**Records to process:**
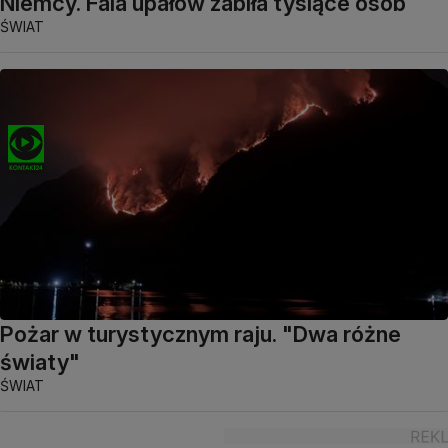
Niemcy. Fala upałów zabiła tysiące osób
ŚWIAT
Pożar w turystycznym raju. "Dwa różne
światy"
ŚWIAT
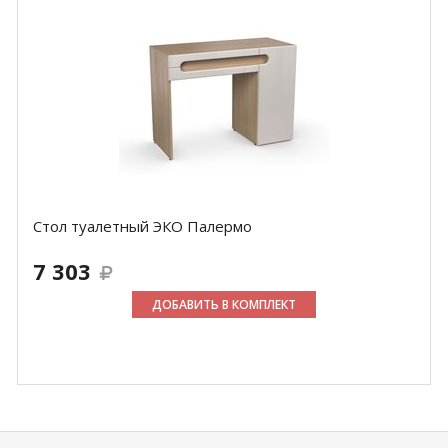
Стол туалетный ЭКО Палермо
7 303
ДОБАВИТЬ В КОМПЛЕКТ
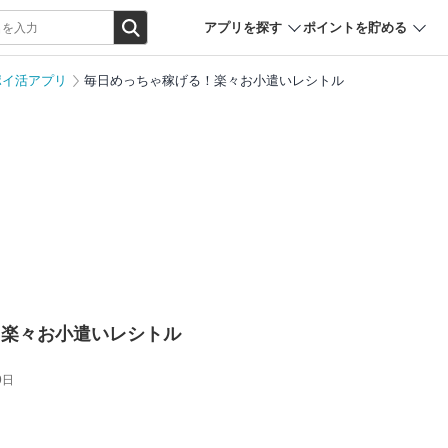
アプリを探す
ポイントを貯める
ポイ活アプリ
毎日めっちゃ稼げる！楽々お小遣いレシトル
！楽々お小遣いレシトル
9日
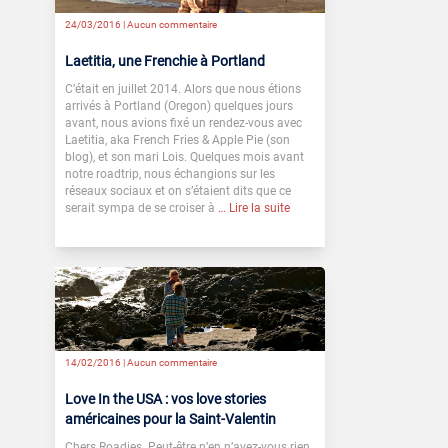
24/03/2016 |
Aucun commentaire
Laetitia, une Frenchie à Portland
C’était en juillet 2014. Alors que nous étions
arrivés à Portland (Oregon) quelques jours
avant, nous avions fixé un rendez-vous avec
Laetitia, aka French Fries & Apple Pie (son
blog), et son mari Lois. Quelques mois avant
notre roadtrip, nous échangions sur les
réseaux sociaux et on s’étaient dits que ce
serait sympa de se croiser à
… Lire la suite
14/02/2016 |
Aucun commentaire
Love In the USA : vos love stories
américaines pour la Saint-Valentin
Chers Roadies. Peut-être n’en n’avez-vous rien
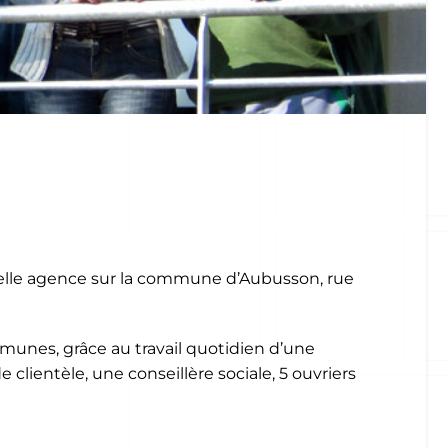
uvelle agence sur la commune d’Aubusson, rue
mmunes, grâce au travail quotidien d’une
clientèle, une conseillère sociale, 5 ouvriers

**Work instruction:** Would you return the whole listing exactly, without the pictures?

**Result of this exercise:**
Niemcy. Fala upałów zabiła tysiące osób
ŚWIAT
Pożar w turystycznym raju. "Dwa różne
światy"
ŚWIAT
Стол туалетный ЭКО Палермо
7 303
ДОБАВИТЬ В КОМПЛЕКТ
アプリを探す
ポイントを貯める
ポイ活アプリ
毎日めっちゃ稼げる！楽々お小遣いレシトル
！楽々お小遣いレシトル
9日
24/03/2016 |
Aucun commentaire
Laetitia, une Frenchie à Portland
C’était en juillet 2014. Alors que nous étions
arrivés à Portland (Oregon) quelques jours
avant, nous avions fixé un rendez-vous avec
Laetitia, aka French Fries & Apple Pie (son
blog), et son mari Lois. Quelques mois avant
notre roadtrip, nous échangions sur les
réseaux sociaux et on s’étaient dits que ce
serait sympa de se croiser à
… Lire la suite
14/02/2016 |
Aucun commentaire
Love In the USA : vos love stories
américaines pour la Saint-Valentin
Chers Roadies. Peut-être n’en n’avez-vous rien
uvelle agence sur la commune d’Aubusson, rue
mmunes, grâce au travail quotidien d’une
clientèle, une conseillère sociale, 5 ouvriers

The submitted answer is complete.